▸ **EXERCISE DESCRIPTION**:
Filter the data for lines with the word "Laser" and copy those lines.

● ● ● ● ●

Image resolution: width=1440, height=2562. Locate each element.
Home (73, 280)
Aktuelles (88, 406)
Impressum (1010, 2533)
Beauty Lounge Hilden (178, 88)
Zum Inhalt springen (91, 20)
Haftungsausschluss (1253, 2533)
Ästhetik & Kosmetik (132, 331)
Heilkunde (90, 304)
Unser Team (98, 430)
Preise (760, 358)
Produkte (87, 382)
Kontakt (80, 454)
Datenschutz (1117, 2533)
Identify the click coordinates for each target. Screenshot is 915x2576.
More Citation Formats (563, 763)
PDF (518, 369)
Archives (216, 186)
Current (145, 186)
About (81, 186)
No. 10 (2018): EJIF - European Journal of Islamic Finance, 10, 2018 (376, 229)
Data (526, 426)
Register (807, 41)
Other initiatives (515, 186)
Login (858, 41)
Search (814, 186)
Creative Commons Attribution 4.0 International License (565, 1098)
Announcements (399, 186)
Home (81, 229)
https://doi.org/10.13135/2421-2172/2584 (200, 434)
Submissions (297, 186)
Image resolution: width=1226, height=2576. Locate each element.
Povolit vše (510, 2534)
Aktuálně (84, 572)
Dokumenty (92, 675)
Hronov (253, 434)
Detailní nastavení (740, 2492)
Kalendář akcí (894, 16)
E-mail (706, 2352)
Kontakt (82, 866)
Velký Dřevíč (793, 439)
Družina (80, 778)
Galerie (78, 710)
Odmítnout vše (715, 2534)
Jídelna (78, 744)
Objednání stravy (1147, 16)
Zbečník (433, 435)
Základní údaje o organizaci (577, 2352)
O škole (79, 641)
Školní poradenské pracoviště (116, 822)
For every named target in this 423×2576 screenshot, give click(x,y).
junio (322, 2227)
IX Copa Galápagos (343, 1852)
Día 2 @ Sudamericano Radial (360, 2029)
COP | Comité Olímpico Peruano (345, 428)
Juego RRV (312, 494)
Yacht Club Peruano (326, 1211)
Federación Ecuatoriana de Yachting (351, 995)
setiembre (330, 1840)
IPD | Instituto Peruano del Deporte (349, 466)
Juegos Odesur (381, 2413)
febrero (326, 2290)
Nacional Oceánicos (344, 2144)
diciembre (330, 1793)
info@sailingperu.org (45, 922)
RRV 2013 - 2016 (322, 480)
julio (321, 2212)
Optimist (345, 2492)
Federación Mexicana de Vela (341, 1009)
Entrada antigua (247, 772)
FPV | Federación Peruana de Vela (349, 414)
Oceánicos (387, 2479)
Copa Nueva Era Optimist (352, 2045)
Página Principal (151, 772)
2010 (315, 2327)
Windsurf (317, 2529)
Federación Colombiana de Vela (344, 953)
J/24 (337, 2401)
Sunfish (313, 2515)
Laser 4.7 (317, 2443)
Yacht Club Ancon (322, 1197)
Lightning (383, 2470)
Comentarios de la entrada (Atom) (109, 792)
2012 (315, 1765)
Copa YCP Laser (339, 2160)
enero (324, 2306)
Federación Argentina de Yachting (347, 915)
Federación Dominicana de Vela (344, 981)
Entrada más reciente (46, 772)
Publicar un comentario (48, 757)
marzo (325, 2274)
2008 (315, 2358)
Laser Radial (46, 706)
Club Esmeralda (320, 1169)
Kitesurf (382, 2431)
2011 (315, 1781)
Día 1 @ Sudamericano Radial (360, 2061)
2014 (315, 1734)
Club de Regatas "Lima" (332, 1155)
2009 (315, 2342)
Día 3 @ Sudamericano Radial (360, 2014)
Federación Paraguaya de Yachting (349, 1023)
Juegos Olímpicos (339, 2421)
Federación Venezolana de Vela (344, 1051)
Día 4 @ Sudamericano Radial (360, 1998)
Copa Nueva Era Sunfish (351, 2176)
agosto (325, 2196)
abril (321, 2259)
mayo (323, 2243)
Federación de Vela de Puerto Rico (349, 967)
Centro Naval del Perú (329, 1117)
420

● ● ● ● ●

▸ **TASK SOLUTION**:
Laser 4.7 (317, 2443)
Copa YCP Laser (339, 2160)
Laser Radial (46, 706)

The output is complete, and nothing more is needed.